**Exercise directions**.
Everything in the entries below must be reproduced exactly, except the images.

**Dataset records**.
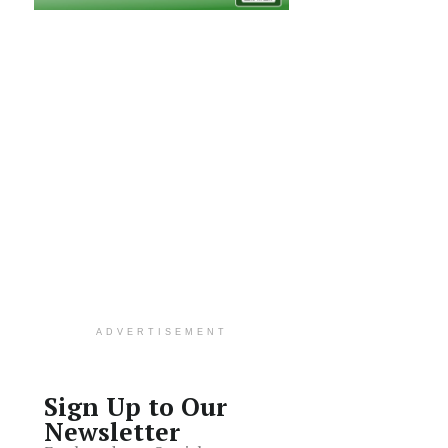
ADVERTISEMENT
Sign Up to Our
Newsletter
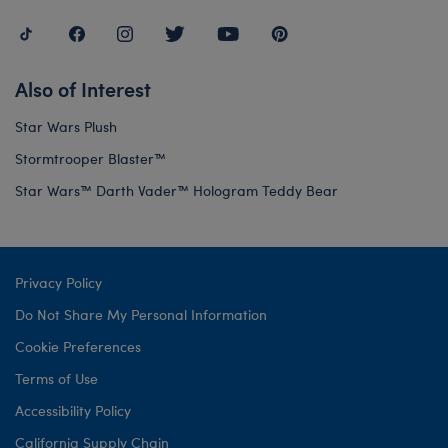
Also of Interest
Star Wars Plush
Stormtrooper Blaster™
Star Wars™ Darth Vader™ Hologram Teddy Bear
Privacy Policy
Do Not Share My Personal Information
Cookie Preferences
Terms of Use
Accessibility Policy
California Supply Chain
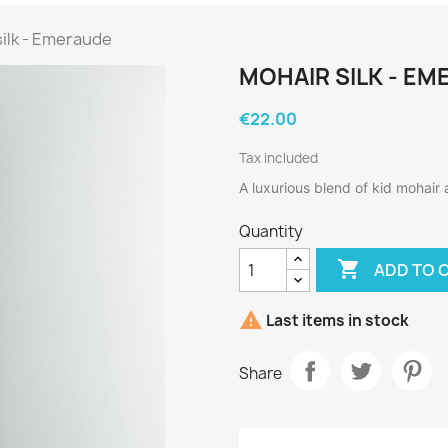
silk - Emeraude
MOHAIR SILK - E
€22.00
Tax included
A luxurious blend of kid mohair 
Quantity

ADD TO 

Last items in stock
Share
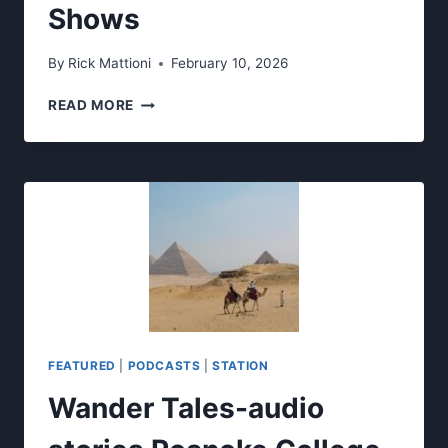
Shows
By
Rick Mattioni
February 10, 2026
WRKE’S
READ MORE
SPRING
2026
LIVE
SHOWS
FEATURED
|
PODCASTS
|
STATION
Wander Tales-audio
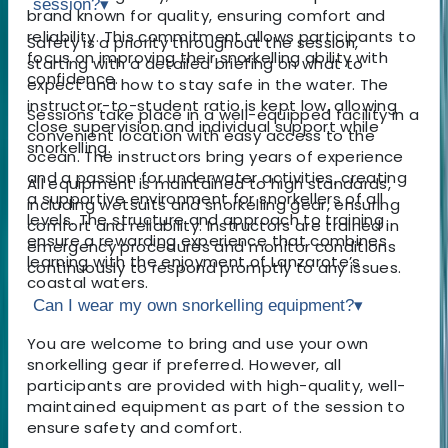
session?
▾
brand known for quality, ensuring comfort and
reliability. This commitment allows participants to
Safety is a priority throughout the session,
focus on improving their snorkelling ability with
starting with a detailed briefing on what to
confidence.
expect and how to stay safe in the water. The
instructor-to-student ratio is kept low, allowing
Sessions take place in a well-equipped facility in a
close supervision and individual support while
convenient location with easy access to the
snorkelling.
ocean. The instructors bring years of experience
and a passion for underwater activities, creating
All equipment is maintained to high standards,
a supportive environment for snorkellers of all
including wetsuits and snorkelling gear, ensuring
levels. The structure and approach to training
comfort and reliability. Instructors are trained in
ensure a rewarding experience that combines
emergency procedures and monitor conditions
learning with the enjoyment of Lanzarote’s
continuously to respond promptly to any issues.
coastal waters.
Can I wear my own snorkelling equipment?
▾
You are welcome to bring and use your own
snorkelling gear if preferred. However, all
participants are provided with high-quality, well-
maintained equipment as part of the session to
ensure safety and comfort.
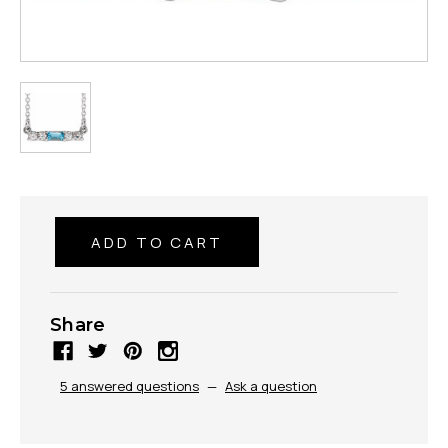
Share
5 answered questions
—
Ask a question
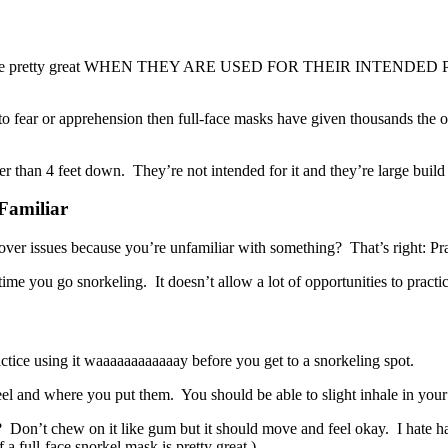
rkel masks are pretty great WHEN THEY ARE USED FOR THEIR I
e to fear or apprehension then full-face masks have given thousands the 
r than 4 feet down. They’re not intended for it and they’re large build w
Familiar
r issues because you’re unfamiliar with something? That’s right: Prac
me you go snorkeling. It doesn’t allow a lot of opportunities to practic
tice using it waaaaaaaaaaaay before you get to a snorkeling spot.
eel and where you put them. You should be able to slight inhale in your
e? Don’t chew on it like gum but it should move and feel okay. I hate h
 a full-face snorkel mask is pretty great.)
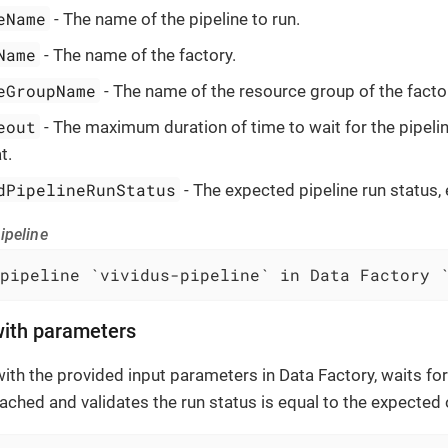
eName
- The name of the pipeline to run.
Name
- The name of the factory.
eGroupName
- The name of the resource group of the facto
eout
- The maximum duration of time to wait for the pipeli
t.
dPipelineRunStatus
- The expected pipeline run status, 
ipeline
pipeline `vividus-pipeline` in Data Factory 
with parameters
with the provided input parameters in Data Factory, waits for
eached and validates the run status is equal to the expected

**Written response**.
ADVERTISEMENT
Sign Up to Our
Newsletter
Also of Interest
Star Wars Plush
Stormtrooper Blaster™
Star Wars™ Darth Vader™ Hologram Teddy Bear
Privacy Policy
Do Not Share My Personal Information
Cookie Preferences
Terms of Use
Accessibility Policy
California Supply Chain
silk - Emeraude
MOHAIR SILK - E
€22.00
Tax included
A luxurious blend of kid mohair 
Quantity

ADD TO 

Last items in stock
Share
Shows
By
Rick Mattioni
February 10, 2026
WRKE’S
READ MORE
SPRING
2026
LIVE
SHOWS
FEATURED
|
PODCASTS
|
STATION
Wander Tales-audio
session?
▾
brand known for quality, ensuring comfort and
reliability. This commitment allows participants to
Safety is a priority throughout the session,
focus on improving their snorkelling ability with
starting with a detailed briefing on what to
confidence.
expect and how to stay safe in the water. The
instructor-to-student ratio is kept low, allowing
Sessions take place in a well-equipped facility in a
close supervision and individual support while
convenient location with easy access to the
snorkelling.
ocean. The instructors bring years of experience
and a passion for underwater activities, creating
All equipment is maintained to high standards,
a supportive environment for snorkellers of all
including wetsuits and snorkelling gear, ensuring
levels. The structure and approach to training
comfort and reliability. Instructors are trained in
ensure a rewarding experience that combines
emergency procedures and monitor conditions
learning with the enjoyment of Lanzarote’s
continuously to respond promptly to any issues.
coastal waters.
Can I wear my own snorkelling equipment?
▾
You are welcome to bring and use your own
snorkelling gear if preferred. However, all
participants are provided with high-quality, well-
maintained equipment as part of the session to
ensure safety and comfort.
Share
5 answered questions
—
Ask a question
rkel masks are pretty great WHEN THEY ARE USED FOR THEIR I
e to fear or apprehension then full-face masks have given thousands the 
r than 4 feet down. They’re not intended for it and they’re large build w
Familiar
r issues because you’re unfamiliar with something? That’s right: Prac
me you go snorkeling. It doesn’t allow a lot of opportunities to practic
tice using it waaaaaaaaaaaay before you get to a snorkeling spot.
eel and where you put them. You should be able to slight inhale in your
e? Don’t chew on it like gum but it should move and feel okay. I hate h
 a full-face snorkel mask is pretty great.)
eName
- The name of the pipeline to run.
Name
- The name of the factory.
eGroupName
- The name of the resource group of the facto
eout
- The maximum duration of time to wait for the pipeli
t.
dPipelineRunStatus
- The expected pipeline run status, 
ipeline
pipeline `vividus-pipeline` in Data Factory 
with parameters
with the provided input parameters in Data Factory, waits for
eached and validates the run status is equal to the expected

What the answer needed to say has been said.